WHAT YOU NEED TO DO:
The answer must consist of every line in the records that contains the word "personen".

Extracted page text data
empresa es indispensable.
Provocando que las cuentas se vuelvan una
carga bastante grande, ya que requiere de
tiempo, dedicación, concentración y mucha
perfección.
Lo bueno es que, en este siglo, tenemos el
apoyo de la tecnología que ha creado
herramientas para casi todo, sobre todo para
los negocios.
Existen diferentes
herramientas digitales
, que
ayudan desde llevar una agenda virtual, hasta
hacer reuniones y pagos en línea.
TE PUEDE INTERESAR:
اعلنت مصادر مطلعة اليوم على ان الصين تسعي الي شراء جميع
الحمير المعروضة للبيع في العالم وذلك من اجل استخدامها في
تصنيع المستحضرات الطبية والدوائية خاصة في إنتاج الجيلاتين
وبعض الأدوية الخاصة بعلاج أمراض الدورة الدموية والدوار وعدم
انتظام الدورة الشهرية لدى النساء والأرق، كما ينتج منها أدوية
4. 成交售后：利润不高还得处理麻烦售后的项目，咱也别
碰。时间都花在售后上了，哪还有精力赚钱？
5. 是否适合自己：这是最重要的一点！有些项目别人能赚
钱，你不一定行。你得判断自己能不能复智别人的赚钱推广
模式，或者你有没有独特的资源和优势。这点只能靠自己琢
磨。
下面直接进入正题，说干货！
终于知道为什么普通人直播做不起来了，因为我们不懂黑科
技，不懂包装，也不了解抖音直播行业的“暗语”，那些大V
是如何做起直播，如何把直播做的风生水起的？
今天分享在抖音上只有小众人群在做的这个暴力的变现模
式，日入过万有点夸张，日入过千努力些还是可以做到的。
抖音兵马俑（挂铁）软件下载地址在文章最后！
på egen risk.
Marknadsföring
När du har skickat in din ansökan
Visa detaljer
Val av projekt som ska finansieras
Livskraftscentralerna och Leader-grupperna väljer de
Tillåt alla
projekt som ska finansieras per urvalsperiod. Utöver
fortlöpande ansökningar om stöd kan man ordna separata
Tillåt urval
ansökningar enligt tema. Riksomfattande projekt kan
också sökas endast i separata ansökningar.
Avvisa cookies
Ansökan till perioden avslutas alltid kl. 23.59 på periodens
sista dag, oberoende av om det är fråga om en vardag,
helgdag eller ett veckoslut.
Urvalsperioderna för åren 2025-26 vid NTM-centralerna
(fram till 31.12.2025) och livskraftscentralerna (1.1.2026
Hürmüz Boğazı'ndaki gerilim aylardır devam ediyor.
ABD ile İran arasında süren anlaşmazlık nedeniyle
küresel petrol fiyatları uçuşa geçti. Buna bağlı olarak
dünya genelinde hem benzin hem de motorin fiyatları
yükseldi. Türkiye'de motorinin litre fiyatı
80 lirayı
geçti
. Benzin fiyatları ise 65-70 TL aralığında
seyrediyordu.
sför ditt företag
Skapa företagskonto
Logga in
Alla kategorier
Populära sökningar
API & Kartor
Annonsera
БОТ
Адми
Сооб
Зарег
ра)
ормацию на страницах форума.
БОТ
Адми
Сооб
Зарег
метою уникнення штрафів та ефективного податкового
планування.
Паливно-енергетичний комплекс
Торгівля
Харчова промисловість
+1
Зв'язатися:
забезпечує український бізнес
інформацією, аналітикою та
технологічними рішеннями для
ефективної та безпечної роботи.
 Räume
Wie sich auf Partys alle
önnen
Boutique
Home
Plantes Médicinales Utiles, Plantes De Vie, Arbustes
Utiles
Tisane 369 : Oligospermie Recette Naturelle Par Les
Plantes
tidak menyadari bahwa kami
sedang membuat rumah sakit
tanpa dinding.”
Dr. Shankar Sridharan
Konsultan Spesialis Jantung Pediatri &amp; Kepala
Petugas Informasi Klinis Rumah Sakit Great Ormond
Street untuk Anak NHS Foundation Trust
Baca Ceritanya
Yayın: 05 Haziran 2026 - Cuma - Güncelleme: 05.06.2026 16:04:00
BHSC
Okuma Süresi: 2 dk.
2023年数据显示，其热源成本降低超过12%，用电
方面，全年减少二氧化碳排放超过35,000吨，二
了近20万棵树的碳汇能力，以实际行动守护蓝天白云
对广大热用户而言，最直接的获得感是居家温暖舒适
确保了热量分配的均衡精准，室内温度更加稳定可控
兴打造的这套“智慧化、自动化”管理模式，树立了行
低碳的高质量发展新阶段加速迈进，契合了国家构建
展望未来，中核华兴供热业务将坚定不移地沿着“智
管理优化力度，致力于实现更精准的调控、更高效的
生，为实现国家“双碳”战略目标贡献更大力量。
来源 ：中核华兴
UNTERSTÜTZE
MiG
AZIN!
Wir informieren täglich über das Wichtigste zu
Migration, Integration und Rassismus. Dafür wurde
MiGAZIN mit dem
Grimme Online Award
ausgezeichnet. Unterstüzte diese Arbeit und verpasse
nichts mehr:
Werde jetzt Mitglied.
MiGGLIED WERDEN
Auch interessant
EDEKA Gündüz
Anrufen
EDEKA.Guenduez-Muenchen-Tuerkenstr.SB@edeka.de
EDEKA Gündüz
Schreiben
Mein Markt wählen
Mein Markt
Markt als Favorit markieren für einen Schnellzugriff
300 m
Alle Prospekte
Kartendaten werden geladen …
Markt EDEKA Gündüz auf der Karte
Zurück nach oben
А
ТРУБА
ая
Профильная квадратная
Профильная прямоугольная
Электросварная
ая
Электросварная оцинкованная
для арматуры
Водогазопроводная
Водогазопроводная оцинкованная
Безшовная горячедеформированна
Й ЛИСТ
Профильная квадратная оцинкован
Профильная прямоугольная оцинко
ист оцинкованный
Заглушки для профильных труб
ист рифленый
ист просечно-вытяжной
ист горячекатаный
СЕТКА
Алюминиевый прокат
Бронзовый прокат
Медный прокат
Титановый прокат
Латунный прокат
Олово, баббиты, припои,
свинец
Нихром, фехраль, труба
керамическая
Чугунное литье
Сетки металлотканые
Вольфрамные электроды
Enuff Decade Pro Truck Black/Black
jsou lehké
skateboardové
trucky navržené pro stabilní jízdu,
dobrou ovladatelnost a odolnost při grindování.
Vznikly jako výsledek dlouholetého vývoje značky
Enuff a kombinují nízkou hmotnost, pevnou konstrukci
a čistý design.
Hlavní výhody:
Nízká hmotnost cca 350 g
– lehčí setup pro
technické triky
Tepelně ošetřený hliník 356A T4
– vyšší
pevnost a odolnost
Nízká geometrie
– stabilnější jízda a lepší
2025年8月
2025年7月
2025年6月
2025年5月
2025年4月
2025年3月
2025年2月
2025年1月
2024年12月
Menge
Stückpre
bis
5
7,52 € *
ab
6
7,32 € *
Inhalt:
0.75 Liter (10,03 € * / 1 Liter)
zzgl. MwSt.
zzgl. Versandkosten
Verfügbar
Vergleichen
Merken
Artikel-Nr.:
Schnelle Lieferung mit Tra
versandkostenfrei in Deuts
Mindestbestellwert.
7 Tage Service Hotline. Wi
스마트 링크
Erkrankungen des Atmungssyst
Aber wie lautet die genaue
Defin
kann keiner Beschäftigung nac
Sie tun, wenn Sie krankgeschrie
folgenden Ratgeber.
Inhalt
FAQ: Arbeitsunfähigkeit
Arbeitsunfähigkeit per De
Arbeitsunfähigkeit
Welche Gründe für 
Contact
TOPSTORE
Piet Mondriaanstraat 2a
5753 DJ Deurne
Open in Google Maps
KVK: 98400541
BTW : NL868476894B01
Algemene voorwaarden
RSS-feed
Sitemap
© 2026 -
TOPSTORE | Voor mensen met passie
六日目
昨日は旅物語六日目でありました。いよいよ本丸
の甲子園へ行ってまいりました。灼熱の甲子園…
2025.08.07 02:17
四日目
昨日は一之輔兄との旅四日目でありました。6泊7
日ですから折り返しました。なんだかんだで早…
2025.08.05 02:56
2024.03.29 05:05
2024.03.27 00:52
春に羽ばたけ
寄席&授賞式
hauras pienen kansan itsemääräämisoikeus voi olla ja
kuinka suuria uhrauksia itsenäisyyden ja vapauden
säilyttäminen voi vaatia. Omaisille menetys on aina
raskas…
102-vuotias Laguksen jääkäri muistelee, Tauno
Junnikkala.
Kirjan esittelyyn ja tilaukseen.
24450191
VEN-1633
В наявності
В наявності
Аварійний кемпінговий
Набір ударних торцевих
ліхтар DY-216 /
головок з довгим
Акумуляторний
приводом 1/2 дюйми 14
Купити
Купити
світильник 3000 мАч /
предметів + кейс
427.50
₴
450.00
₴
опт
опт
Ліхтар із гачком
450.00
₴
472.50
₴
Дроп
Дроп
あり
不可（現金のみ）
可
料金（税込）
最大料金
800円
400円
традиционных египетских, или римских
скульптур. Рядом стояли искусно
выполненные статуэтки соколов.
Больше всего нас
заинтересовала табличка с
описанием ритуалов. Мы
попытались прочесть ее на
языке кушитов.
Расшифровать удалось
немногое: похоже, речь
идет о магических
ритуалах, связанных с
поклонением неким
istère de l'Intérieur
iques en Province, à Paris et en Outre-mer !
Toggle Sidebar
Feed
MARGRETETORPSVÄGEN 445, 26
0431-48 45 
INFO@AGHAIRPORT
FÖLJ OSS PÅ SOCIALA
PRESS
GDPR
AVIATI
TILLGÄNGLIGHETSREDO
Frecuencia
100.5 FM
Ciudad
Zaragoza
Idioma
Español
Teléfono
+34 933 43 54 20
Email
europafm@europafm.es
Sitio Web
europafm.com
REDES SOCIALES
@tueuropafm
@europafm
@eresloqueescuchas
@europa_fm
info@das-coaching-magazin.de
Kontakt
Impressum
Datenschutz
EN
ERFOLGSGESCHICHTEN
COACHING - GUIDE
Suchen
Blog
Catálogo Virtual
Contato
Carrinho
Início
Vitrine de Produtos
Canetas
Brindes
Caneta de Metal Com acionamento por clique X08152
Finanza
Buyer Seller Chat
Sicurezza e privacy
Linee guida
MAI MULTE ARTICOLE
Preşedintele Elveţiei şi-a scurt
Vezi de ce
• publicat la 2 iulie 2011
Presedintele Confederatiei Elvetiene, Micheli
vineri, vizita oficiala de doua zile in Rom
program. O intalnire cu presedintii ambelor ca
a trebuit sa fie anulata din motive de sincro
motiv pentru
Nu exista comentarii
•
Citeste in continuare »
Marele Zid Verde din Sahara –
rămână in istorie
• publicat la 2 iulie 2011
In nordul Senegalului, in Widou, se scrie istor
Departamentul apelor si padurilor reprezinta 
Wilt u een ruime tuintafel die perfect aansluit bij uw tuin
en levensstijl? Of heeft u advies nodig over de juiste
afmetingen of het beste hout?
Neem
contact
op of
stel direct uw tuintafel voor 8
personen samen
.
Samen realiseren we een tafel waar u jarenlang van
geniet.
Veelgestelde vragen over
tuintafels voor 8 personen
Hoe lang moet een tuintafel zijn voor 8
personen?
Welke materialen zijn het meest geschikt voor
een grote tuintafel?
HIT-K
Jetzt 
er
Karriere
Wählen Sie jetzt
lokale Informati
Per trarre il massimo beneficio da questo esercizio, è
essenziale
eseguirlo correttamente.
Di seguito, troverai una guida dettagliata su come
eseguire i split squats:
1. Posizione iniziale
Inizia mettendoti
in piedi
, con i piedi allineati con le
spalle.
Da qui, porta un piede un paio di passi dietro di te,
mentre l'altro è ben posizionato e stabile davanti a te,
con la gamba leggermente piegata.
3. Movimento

SOLUTION:
personen samen
tuintafels voor 8 personen
personen?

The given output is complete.